Allow processing across a slow network connection. Select this option to permit processing while the computer is connected to the domain controller on a slow network link (according to the definition you set using the Group Policy slow link detection setting). Notice that to defer processing, you must clear the check box.
Do not apply during periodic background processing. Select this option to defer processing during background refreshes while a user is logged on. This option defers refreshes in specific categories, whereas Disable background refresh of Group Policy defers refreshes in all categories.
Process even if the Group Policy objects have not changed. This option lets you control whether Win2K applies certain categories even though the policies haven't changed. For example, you can use this option to tell Win2K to regularly reapply a category in case users have disabled restrictions that you implemented through Group Policy. To defer application, clear the check box.
Table 1 lists each category and its corresponding Group Policy option, shows the location of the policies for which the category controls application, and identifies which of the three processing situations you can defer each category in.
One-Stop Shopping
Group Policy provides one-stop shopping for computer and user profile configuration.

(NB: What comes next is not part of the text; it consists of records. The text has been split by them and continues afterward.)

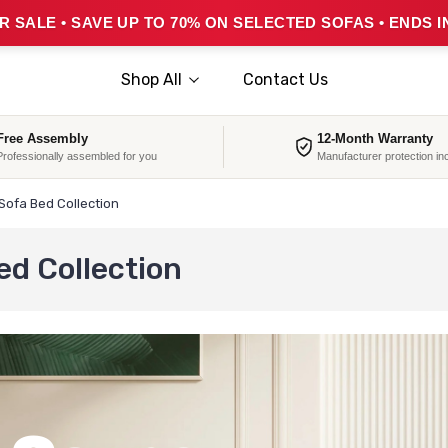
 SALE • SAVE UP TO 70% ON SELECTED SOFAS • ENDS I
Shop All
Contact Us
Free Assembly
12-Month Warranty
Professionally assembled for you
Manufacturer protection in
Sofa Bed Collection
ed Collection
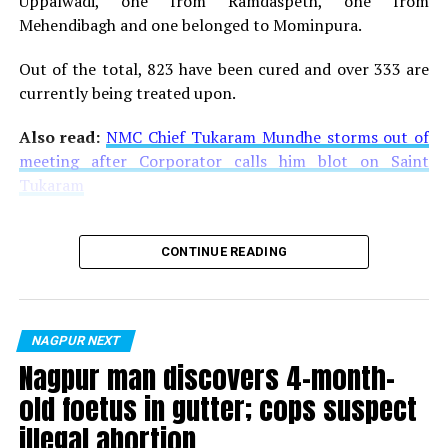
Uppalwadi, one from Ramdaspeth, one from
Mehendibagh and one belonged to Mominpura.
Out of the total, 823 have been cured and over 333 are
currently being treated upon.
Also read:
NMC Chief Tukaram Mundhe storms out of
meeting after Corporator calls him blot on Saint
Tukaram
CONTINUE READING
NAGPUR NEXT
Nagpur man discovers 4-month-
old foetus in gutter; cops suspect
illegal abortion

To keep a handle on Group Policy complications, you need to minimize your use of settings such as No Override and Block Policy inheritance and customize GPO ACLs only when absolutely necessary. To keep Group Policy simple, use options that are visible on the GPO Properties, Group Policy tab. To control who receives which policies, use OUs, rather than GPO permission restrictions; resort to restrictions only for troublesome exceptions that would otherwise require you to completely redesign your OU hierarchy.